The snowfall warning has since ended.
Southeast winds of 60 to 80 km/h developed morning over the Southern Gulf Islands, the north and central sections of East Vancouver Island, Sunshine Coast, as well as Greater Victoria near Haro Strait.
The winds are expected to ease near noon as the front exits the region.
As for the snow, it’s expected to transition to rain by mid-to-late morning at the lowest elevation.
But over higher terrain, it’ll likely remain mixed rain and snow throughout the day.
This pattern is going to stick around, before an Arctic front moves in early next week.
It’ll bring with it frigid weather by our standards, with highs between minus-one and minus-six, according to Environment Canada’s long-range forecast.
“By Monday night into Tuesday, we could see overnight lows into the minus-eight degree range,” Lundquist said.
Brace yourself, because snow is also back in the forecast next week.
Lundquist said the white stuff is “almost a certainty.”
“We’ll get minus-eight, maybe (minus)-10 there on Monday in some of the areas further north, and then what’s going to happen probably more Tuesday night into Wednesday from Campbell River south, and as early as Monday in Port Hardy, a new system (is) coming in,” Lundquist said. “And because it’s going to try to warm, that’s usually when we get our big snows, even at sea level, even on Vancouver Island.”
Lundquist said this is typical mid-winter conditions.
“We couldn’t be more into the middle of winter,” he said. “So we have this collision of warmer air coming from the west, and the Arctic air coming from the north. So what happens is, this Pacific air is just cold enough right now that (it’s) able to snow, even close to sea level, it’s just cold and unstable.
“But once the Arctic air which originates in the Yukon and Northwest Territories moves out from the Interior over us, then we get that really cold, frosty night, and then when it tries to warm up again it’s that Pacific air again colliding with the Arctic air.”
He said that’s likely what’s going to happen next Tuesday and Wednesday.
And while the forecast calls for frigid weather next week, it’s not likely going to break any records, Lundquist said: “The record lows this time of year in the minus-eight to minus-18 degree range, maybe even some touching (minus-)20 some days later this month.”
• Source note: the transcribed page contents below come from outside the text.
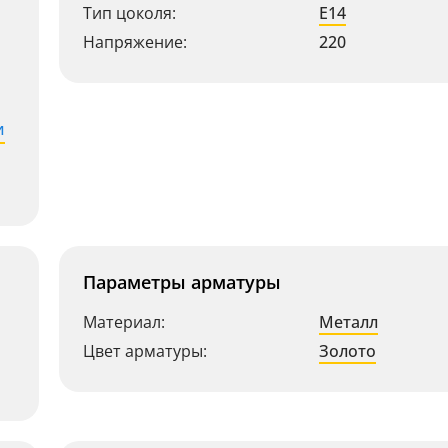
Тип цоколя:
E14
Напряжение:
220
и
Параметры арматуры
Материал:
Металл
Цвет арматуры:
Золото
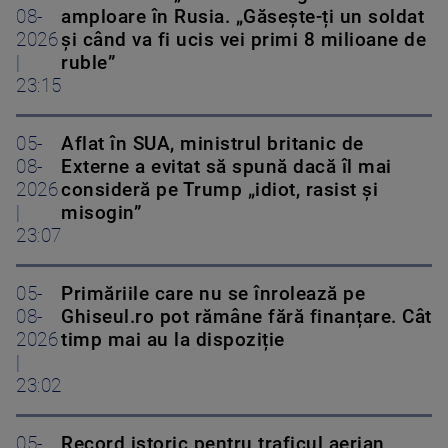
08-
amploare în Rusia. „Găsește-ți un soldat
2026
și când va fi ucis vei primi 8 milioane de
|
ruble”
23:15
05-
Aflat în SUA, ministrul britanic de
08-
Externe a evitat să spună dacă îl mai
2026
consideră pe Trump „idiot, rasist și
|
misogin”
23:07
05-
Primăriile care nu se înrolează pe
08-
Ghiseul.ro pot rămâne fără finanțare. Cât
2026
timp mai au la dispoziție
|
23:02
05-
Record istoric pentru traficul aerian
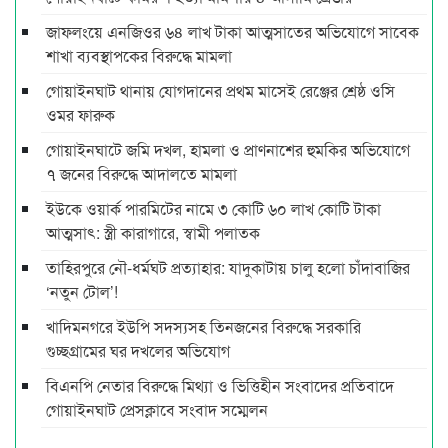
জাফলংয়ে এনজিওর ৬৪ লাখ টাকা আত্মসাতের অভিযোগে সাবেক
শাখা ব্যবস্থাপকের বিরুদ্ধে মামলা
গোয়াইনঘাট থানায় যোগদানের প্রথম মাসেই রেঞ্জের শ্রেষ্ঠ ওসি
ওমর ফারুক
গোয়াইনঘাটে জমি দখল, হামলা ও প্রাণনাশের হুমকির অভিযোগে
৭ জনের বিরুদ্ধে আদালতে মামলা
ইউকে ওয়ার্ক পারমিটের নামে ৩ কোটি ৬০ লাখ কোটি টাকা
আত্মসাৎ: স্ত্রী কারাগারে, স্বামী পলাতক
তাহিরপুরে নৌ-ধর্মঘট প্রত্যাহার: যাদুকাটায় চালু হলো চাঁদাবাজির
‘নতুন টোল’!
খাদিমনগরে ইউপি সদস্যসহ তিনজনের বিরুদ্ধে সরকারি
গুচ্ছগ্রামের ঘর দখলের অভিযোগ
বিএনপি নেতার বিরুদ্ধে মিথ্যা ও ভিত্তিহীন সংবাদের প্রতিবাদে
গোয়াইনঘাট প্রেসক্লাবে সংবাদ সম্মেলন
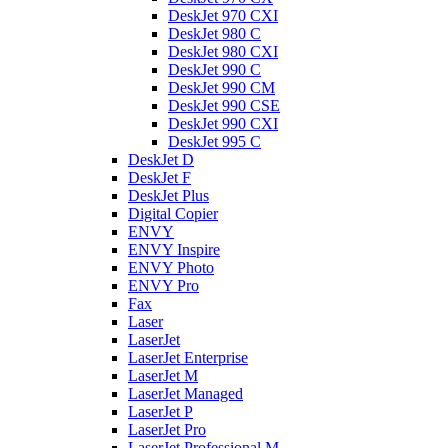
DeskJet 970 CXI
DeskJet 980 C
DeskJet 980 CXI
DeskJet 990 C
DeskJet 990 CM
DeskJet 990 CSE
DeskJet 990 CXI
DeskJet 995 C
DeskJet D
DeskJet F
DeskJet Plus
Digital Copier
ENVY
ENVY Inspire
ENVY Photo
ENVY Pro
Fax
Laser
LaserJet
LaserJet Enterprise
LaserJet M
LaserJet Managed
LaserJet P
LaserJet Pro
LaserJet Professional M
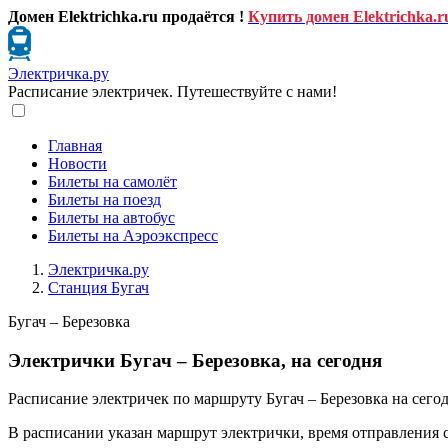
Домен Elektrichka.ru продаётся !
Купить домен Elektrichka.r
Электричка.ру
Расписание электричек. Путешествуйте с нами!
Главная
Новости
Билеты на самолёт
Билеты на поезд
Билеты на автобус
Билеты на Аэроэкспресс
Электричка.ру
Станция Бугач
Бугач – Березовка
Электрички Бугач – Березовка, на сегодня
Расписание электричек по маршруту Бугач – Березовка на сегод
В расписании указан маршрут электрички, время отправления 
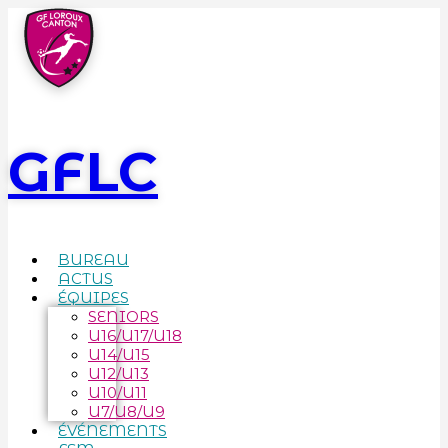
GFLC
BUREAU
ACTUS
ÉQUIPES
SENIORS
U16/U17/U18
U14/U15
U12/U13
U10/U11
U7/U8/U9
ÉVÉNEMENTS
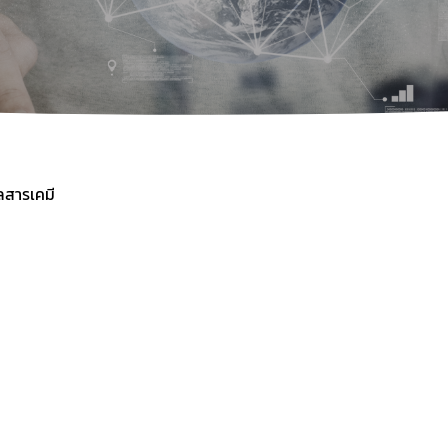
อนุกรรมการพัฒนากฎหมายสารเคมี
ฐานข้อมูลความปลอดภัยการ
อนุกรรมการวิชาการ
ข่าวสารความปลอดภัยด้านเค
คำสั่งแต่งตั้ง
ทำเนียบสารเคมี
รายงานการประชุมคณะกรรมการแห่งชาติ
ความเป็นมา
ปี 2560
คำอธิบายทำเนียบรายกา
ปี 2561
ูลสารเคมี
ชุดข้อมูลที่บรรจุในตารา
ปี 2562
ทำเนียบสารเคมี ปี 2555
ทำเนียบสารเคมี ปี 2559
Chemical Profile
Subscribe
วิดีโอด้านสารเคมี
เลือกหัวข้อที่ท่านต้องการ Subscribe
แหล่งอ้างอิงข้อมูลสารเคมี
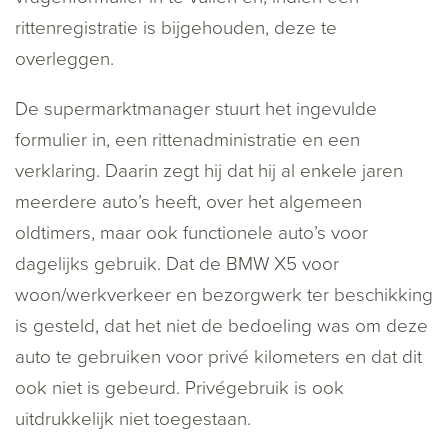
rittenregistratie is bijgehouden, deze te
overleggen.
De supermarktmanager stuurt het ingevulde
formulier in, een rittenadministratie en een
verklaring. Daarin zegt hij dat hij al enkele jaren
meerdere auto’s heeft, over het algemeen
oldtimers, maar ook functionele auto’s voor
dagelijks gebruik. Dat de BMW X5 voor
woon/werkverkeer en bezorgwerk ter beschikking
is gesteld, dat het niet de bedoeling was om deze
auto te gebruiken voor privé kilometers en dat dit
ook niet is gebeurd. Privégebruik is ook
uitdrukkelijk niet toegestaan.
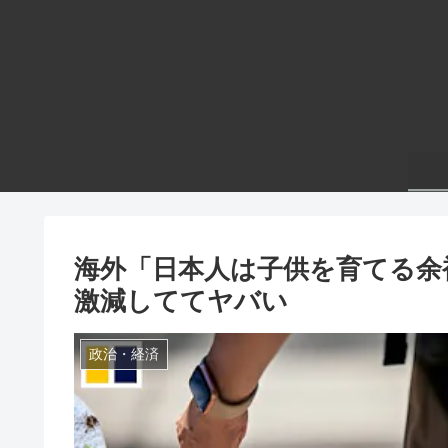
海外「日本人は子供を育てる余
激減しててヤバい
政治・経済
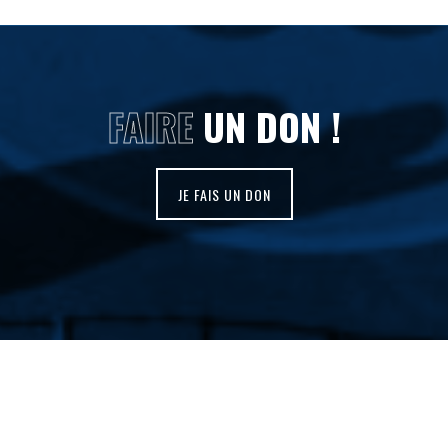
FAIRE
UN DON !
JE FAIS UN DON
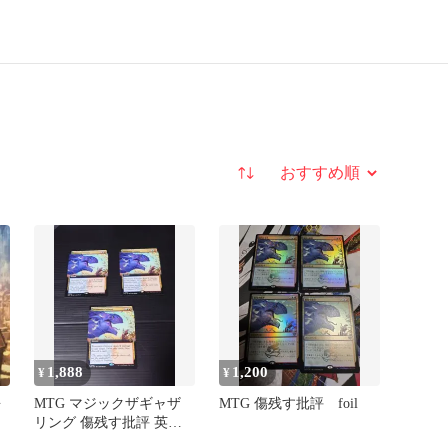
並び替え
1,888
1,200
¥
¥
語
MTG マジックザギャザ
MTG 傷残す批評 foil
リング 傷残す批評 英語
版拡張3枚セット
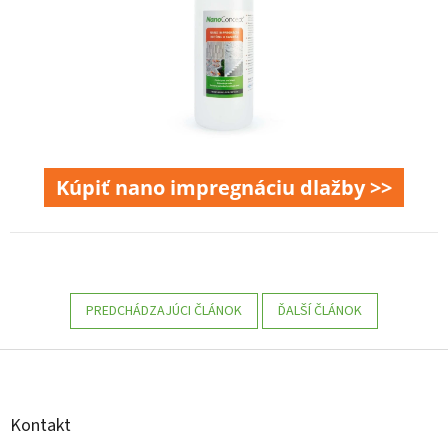
Kúpiť nano impregnáciu dlažby >>
PREDCHÁDZAJÚCI ČLÁNOK
ĎALŠÍ ČLÁNOK
Z
á
p
ä
Kontakt
t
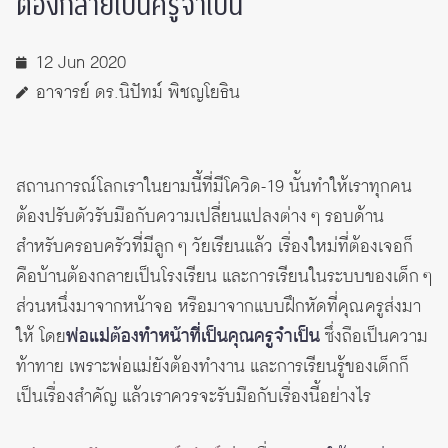
ต้องกลายเป็นครูจำเป็น
12 Jun 2020
อาจารย์ ดร.นิปัทม์ พิชญโยธิน
สถานการณ์โลกเราในยามนี้ที่มีโควิด-19 นั้นทำให้เราทุกคน
ต้องปรับตัวรับมือกับความเปลี่ยนแปลงต่าง ๆ รอบด้าน
สำหรับครอบครัวที่มีลูก ๆ วัยเรียนแล้ว เรื่องใหม่ที่ต้องเจอก็
คือบ้านต้องกลายเป็นโรงเรียน และการเรียนในระบบของเด็ก ๆ
ส่วนหนึ่งมาจากหน้าจอ หรือมาจากแบบฝึกหัดที่คุณครูส่งมา
ให้ โดย
พ่อแม่ต้องทำหน้าที่เป็นคุณครูจำเป็น
ซึ่งถือเป็นความ
ท้าทาย เพราะพ่อแม่ยังต้องทำงาน และการเรียนรู้ของเด็กก็
เป็นเรื่องสำคัญ แล้วเราควรจะรับมือกับเรื่องนี้อย่างไร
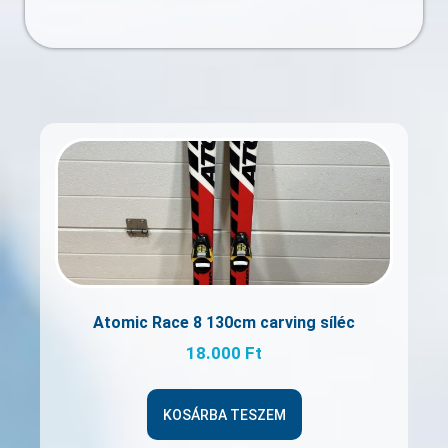
Atomic Race 8 130cm carving síléc
18.000
Ft
KOSÁRBA TESZEM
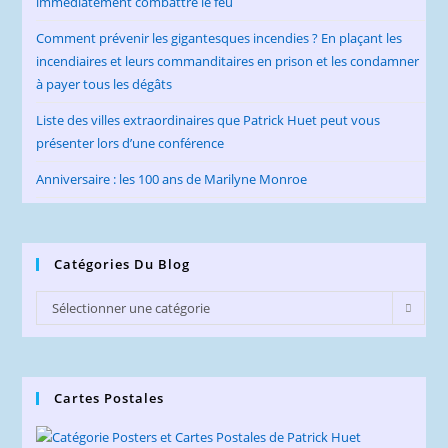
immédiatement combattre le feu
Comment prévenir les gigantesques incendies ? En plaçant les
incendiaires et leurs commanditaires en prison et les condamner
à payer tous les dégâts
Liste des villes extraordinaires que Patrick Huet peut vous
présenter lors d’une conférence
Anniversaire : les 100 ans de Marilyne Monroe
Catégories Du Blog
Catégories
Sélectionner une catégorie
du
Blog
Cartes Postales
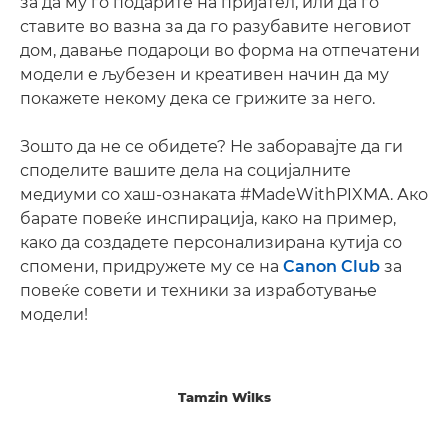
за да му го подарите на пријател, или да го
ставите во вазна за да го разубавите неговиот
дом, давање подароци во форма на отпечатени
модели е љубезен и креативен начин да му
покажете некому дека се грижите за него.
Зошто да не се обидете? Не заборавајте да ги
споделите вашите дела на социјалните
медиуми со хаш-ознаката #MadeWithPIXMA. Ако
барате повеќе инспирација, како на пример,
како да создадете персонализирана кутија со
спомени, придружете му се на
Canon Club
за
повеќе совети и техники за изработување
модели!
Tamzin Wilks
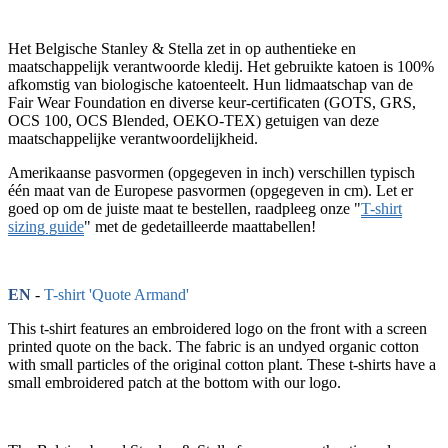
Het Belgische Stanley & Stella zet in op authentieke en
maatschappelijk verantwoorde kledij. Het gebruikte katoen is 100%
afkomstig van biologische katoenteelt. Hun lidmaatschap van de
Fair Wear Foundation en diverse keur-certificaten (GOTS, GRS,
OCS 100, OCS Blended, OEKO-TEX) getuigen van deze
maatschappelijke verantwoordelijkheid.
Amerikaanse pasvormen (opgegeven in inch) verschillen typisch
één maat van de Europese pasvormen (opgegeven in cm). Let er
goed op om de juiste maat te bestellen, raadpleeg onze "
T-shirt
sizing guide
" met de gedetailleerde maattabellen!
EN
-
T-shirt 'Quote Armand'
This t-shirt features an embroidered logo on the front with a screen
printed quote on the back. The fabric is an undyed organic cotton
with small particles of the original cotton plant. These t-shirts have a
small embroidered patch at the bottom with our logo.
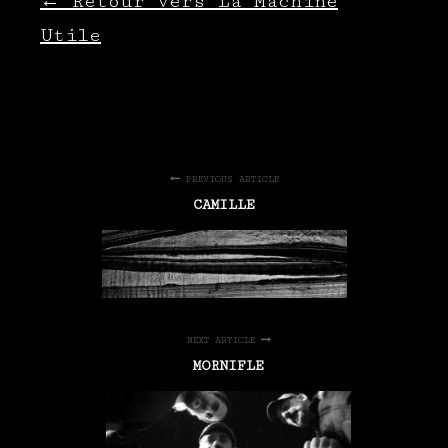
← Retour vers La Machine
Utile
PREVIOUS ARTICLE
CAMILLE
NEXT ARTICLE
MORNIFLE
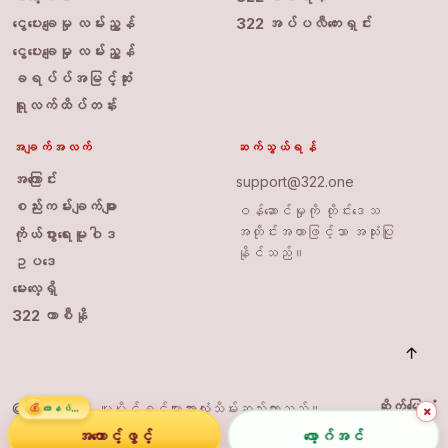
ငွေပေးချေမှု လမ်းညွှန်
322 အပ်ပလီကေးရှင်း
ငွေပေးချေမှု လမ်းညွှန်
ခရပ်ပ်အမြင့်ဆုံး
ရူလက်ထိပ်တန်း
အချက်အလက်
ဆက်သွယ်ရန်
အကြောင်း
support@322.one
စည်းကမ်းချက်များ
ဝန်ဆောင်မှုကို တိုင်းဒေသ
အတိုင်းအတာဖြင့်သာ အသုံးပြု
ကိုယ်ပွားရေးမူဝါဒ
နိုင်သည်။
ဥပဒေ
မေးလေ့ရှိ
322 ကာစီနို
ဆိုက်မြေပုံ
© 2026 322. မူပိုင်ခွင့်များအားလုံးသိမ်းဆည်းထားသည်။
💰
ဘောနပ်စ်
×
အကောင့်ဖွင့်
လော့ဂ်အင်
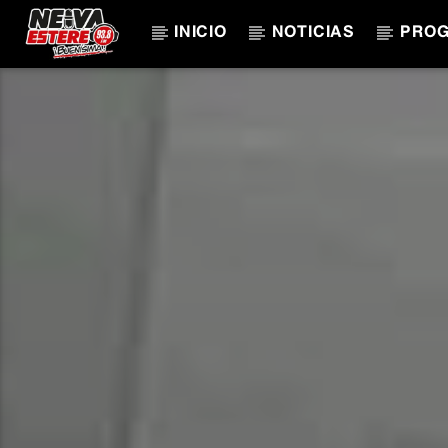
INICIO
NOTICIAS
PRO
CANCIÓN ACTUAL
TÍTULO
ARTISTA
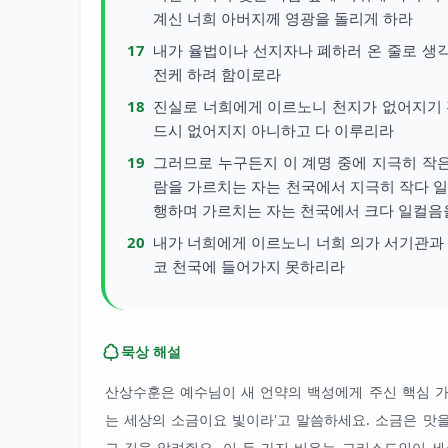
계신 너희 아버지께 영광을 돌리게 하라
17
내가 율법이나 선지자나 폐하러 온 줄로 생각
전케 하려 함이로라
18
진실로 너희에게 이르노니 천지가 없어지기 
드시 없어지지 아니하고 다 이루리라
19
그러므로 누구든지 이 계명 중에 지극히 작은
람을 가르치는 자는 천국에서 지극히 작다 
행하며 가르치는 자는 천국에서 크다 일컬음
20
내가 너희에게 이르노니 너희 의가 서기관과
코 천국에 들어가지 못하리라
묵상 해설
산상수훈은 예수님이 새 언약의 백성에게 주신 핵심 가
는 세상의 소금이요 빛이라'고 말씀하세요. 소금은 맛을
고 길을 알려줘요. 이 두 가지 비유는 그리스도인이 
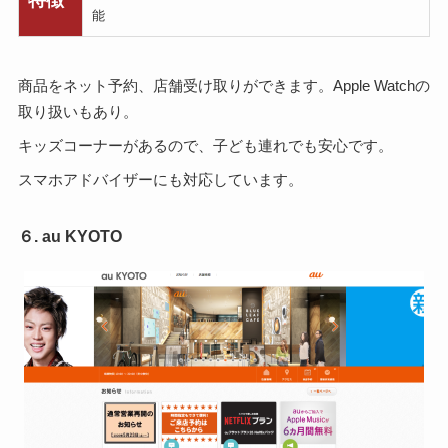
能
商品をネット予約、店舗受け取りができます。Apple Watchの
取り扱いもあり。
キッズコーナーがあるので、子ども連れでも安心です。
スマホアドバイザーにも対応しています。
６. au KYOTO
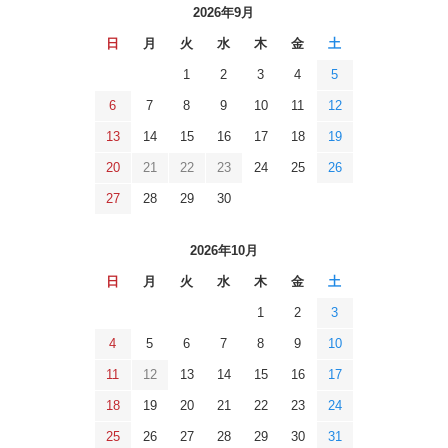
2026年9月
日
月
火
水
木
金
土
1
2
3
4
5
6
7
8
9
10
11
12
13
14
15
16
17
18
19
20
21
22
23
24
25
26
27
28
29
30
2026年10月
日
月
火
水
木
金
土
1
2
3
4
5
6
7
8
9
10
11
12
13
14
15
16
17
18
19
20
21
22
23
24
25
26
27
28
29
30
31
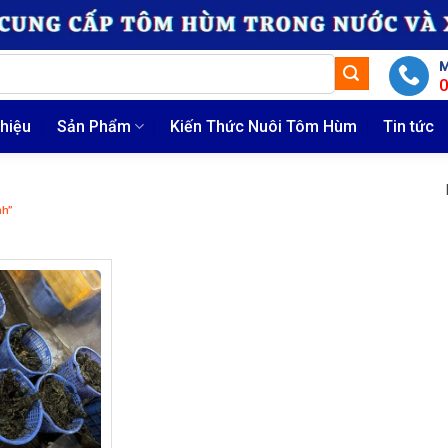
M
thiệu
Sản Phẩm
Kiến Thức Nuôi Tôm Hùm
Tin tức
nh”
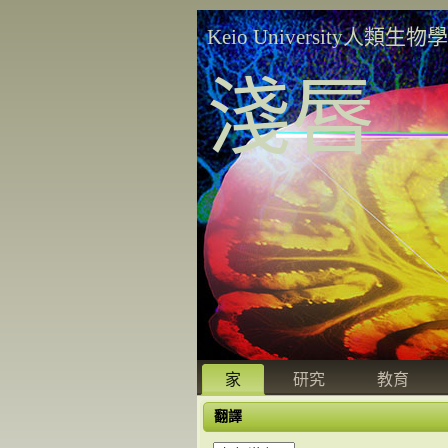
Keio University人類生物
淺唇
家
研究
教育
翻譯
He added that the only chance of breaking any cold records in the region is on the “weak” record-breaking days.
Lundquist said there is no relief in sight.
“It’s so far away right now, and the computer models are giving me different scenarios,” he said. “Some of them are a bit warmer than others but even the one that’s a bit warmer isn’t really warm enough to get us right back to average so it could take longer.”
He said the reliability of the forecast beyond five days is “somewhat suspect.”